**YOUR GOAL**
Skip all lines in the entries below that come before the one containing "Mask every instance of left". Repeat that line and the rest exactly.

Segment Start: TASK MATERIAL

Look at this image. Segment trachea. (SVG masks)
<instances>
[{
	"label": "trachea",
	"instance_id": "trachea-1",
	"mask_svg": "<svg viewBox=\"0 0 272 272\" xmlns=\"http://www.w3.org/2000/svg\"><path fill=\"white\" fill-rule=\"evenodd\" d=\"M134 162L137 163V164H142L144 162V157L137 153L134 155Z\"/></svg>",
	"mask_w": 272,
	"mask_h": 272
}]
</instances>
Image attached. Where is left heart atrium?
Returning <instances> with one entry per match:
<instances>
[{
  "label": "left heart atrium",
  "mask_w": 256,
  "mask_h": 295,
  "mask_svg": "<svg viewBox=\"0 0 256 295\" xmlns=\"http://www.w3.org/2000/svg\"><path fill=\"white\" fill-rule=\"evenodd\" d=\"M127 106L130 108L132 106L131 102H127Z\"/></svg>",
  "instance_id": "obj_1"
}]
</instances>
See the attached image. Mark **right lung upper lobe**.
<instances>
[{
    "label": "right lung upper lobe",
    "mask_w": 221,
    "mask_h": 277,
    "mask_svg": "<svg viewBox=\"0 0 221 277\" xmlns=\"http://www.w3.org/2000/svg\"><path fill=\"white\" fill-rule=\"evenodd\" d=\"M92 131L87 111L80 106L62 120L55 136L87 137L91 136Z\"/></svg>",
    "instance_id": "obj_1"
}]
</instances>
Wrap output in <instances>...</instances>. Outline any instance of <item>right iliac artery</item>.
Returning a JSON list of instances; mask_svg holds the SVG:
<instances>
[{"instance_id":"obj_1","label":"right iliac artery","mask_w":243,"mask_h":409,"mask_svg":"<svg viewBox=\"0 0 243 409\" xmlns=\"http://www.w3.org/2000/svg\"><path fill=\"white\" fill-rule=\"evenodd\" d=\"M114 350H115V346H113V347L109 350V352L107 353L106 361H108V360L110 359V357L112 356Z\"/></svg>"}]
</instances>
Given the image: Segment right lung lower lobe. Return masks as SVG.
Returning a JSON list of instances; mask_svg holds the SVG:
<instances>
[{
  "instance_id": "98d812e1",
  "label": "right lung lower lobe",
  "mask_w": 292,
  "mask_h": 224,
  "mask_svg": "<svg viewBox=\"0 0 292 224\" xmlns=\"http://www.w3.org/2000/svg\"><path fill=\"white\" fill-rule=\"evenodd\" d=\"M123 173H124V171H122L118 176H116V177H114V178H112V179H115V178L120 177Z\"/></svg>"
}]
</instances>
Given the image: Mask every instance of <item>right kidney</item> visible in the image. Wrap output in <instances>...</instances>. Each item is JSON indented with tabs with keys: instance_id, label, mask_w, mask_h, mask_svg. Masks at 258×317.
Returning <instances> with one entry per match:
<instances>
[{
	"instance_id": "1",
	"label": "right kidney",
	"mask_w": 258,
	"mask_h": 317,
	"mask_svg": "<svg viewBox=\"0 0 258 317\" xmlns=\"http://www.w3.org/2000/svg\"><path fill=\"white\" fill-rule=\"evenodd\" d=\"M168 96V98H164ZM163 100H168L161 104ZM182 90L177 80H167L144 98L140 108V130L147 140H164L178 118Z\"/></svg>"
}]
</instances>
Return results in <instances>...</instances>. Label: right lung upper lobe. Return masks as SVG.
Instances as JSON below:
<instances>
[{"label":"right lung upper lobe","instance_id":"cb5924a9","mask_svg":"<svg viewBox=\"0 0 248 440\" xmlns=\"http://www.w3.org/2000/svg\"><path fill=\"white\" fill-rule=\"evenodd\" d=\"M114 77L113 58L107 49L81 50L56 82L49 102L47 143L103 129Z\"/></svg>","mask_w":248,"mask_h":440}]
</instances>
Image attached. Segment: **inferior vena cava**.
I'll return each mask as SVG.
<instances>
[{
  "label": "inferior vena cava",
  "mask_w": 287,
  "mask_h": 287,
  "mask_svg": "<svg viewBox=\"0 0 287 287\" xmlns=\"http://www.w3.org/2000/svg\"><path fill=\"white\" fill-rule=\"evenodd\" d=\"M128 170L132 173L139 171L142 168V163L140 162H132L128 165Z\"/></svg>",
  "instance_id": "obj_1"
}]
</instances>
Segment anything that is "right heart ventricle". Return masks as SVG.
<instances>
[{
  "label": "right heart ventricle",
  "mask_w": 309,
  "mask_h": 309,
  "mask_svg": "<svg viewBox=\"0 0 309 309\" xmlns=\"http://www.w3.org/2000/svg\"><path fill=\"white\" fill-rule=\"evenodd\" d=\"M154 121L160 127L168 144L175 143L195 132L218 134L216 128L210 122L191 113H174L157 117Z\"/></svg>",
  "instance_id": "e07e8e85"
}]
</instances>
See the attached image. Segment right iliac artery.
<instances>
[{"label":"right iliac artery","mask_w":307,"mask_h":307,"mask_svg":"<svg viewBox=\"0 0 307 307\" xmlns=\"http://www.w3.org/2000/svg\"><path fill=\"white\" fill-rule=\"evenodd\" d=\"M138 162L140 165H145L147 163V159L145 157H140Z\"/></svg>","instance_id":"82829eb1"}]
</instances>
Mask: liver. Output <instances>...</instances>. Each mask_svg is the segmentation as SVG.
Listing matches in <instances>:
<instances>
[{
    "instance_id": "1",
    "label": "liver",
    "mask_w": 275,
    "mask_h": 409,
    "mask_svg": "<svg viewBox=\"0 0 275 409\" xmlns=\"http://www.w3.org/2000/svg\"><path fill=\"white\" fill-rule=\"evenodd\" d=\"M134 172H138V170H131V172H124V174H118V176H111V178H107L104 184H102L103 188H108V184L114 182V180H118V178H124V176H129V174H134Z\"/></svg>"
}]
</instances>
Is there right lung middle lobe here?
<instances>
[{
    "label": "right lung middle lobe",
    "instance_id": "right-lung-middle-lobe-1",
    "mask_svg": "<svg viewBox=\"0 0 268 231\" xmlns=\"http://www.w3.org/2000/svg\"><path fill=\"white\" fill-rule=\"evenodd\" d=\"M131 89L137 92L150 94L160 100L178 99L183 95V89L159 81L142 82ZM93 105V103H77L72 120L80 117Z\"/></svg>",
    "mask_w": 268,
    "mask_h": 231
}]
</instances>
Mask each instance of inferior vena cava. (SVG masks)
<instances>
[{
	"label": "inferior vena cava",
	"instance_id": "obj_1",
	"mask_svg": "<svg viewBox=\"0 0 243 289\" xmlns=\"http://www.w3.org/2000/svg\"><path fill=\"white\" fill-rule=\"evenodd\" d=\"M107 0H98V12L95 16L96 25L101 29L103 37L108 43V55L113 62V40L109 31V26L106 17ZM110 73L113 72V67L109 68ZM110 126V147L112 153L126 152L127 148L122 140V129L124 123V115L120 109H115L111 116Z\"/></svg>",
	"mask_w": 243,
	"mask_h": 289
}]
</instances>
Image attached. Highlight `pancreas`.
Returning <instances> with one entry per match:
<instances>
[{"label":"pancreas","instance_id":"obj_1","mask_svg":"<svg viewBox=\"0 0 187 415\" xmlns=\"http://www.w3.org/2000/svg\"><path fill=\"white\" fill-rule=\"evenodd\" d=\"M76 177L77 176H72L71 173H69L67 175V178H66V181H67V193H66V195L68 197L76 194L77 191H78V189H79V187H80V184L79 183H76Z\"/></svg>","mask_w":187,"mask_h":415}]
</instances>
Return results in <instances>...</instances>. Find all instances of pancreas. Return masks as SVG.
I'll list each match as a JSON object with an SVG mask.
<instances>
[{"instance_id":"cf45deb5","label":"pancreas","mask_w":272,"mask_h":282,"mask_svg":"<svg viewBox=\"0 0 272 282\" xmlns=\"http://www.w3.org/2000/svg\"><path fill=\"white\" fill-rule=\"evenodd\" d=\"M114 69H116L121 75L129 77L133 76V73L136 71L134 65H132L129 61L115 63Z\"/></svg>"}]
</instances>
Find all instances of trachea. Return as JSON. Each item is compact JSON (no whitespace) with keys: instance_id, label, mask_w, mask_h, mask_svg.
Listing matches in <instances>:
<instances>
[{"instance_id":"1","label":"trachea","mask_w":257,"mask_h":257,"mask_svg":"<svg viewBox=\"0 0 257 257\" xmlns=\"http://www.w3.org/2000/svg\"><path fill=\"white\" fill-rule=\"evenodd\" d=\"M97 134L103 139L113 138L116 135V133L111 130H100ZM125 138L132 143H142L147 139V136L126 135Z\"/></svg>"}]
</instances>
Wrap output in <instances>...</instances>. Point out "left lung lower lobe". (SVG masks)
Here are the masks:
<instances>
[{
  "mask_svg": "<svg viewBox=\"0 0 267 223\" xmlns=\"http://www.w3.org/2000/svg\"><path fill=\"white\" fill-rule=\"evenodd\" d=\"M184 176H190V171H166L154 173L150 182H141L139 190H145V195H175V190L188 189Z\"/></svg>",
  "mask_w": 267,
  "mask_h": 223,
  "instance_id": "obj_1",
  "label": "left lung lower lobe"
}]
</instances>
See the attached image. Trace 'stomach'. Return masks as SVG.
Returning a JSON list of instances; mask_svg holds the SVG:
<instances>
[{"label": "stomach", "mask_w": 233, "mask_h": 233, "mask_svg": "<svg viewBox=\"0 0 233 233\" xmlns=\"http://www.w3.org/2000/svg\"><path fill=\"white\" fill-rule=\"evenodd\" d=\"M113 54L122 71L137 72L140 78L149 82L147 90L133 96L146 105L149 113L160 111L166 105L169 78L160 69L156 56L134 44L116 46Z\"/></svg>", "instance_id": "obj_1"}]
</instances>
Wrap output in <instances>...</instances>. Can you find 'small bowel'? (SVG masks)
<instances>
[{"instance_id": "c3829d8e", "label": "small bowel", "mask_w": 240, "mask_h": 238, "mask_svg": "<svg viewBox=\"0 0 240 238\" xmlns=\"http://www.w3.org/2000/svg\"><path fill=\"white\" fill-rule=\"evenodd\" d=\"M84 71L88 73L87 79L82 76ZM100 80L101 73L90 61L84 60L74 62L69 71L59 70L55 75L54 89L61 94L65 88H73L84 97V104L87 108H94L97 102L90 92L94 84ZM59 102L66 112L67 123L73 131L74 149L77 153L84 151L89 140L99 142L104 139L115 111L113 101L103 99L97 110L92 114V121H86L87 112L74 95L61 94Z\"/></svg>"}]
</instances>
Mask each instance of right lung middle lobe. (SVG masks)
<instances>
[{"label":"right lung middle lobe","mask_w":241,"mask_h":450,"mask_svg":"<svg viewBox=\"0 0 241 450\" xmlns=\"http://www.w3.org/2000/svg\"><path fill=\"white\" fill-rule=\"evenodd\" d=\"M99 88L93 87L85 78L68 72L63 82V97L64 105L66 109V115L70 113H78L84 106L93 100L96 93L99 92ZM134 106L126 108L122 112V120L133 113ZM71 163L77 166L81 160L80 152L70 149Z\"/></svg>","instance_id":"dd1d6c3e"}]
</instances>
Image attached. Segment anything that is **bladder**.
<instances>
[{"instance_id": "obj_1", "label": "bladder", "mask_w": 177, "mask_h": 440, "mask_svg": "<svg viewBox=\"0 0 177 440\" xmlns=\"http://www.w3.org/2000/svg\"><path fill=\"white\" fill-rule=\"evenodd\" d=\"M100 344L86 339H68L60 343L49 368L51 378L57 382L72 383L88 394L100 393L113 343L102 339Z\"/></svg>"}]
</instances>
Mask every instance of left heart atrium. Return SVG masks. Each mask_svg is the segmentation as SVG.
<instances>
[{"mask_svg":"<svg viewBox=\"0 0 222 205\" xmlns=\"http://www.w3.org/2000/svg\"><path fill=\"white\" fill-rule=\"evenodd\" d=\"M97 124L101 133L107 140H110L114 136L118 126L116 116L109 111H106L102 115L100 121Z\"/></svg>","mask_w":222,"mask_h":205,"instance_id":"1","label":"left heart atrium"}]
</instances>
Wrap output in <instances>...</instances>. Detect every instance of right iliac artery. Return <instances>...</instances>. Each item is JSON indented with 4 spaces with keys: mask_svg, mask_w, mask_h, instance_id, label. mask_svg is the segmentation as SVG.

Segment End: TASK MATERIAL

**THE COMPLETED TASK**
Mask every instance of left heart atrium. Return SVG masks. Each mask_svg is the segmentation as SVG.
<instances>
[{"mask_svg":"<svg viewBox=\"0 0 222 205\" xmlns=\"http://www.w3.org/2000/svg\"><path fill=\"white\" fill-rule=\"evenodd\" d=\"M97 124L101 133L107 140H110L114 136L118 126L116 116L109 111H106L102 115L100 121Z\"/></svg>","mask_w":222,"mask_h":205,"instance_id":"1","label":"left heart atrium"}]
</instances>
Wrap output in <instances>...</instances>. Detect every instance of right iliac artery. Return <instances>...</instances>. Each item is JSON indented with 4 spaces with keys: mask_svg, mask_w, mask_h, instance_id, label. mask_svg is the segmentation as SVG.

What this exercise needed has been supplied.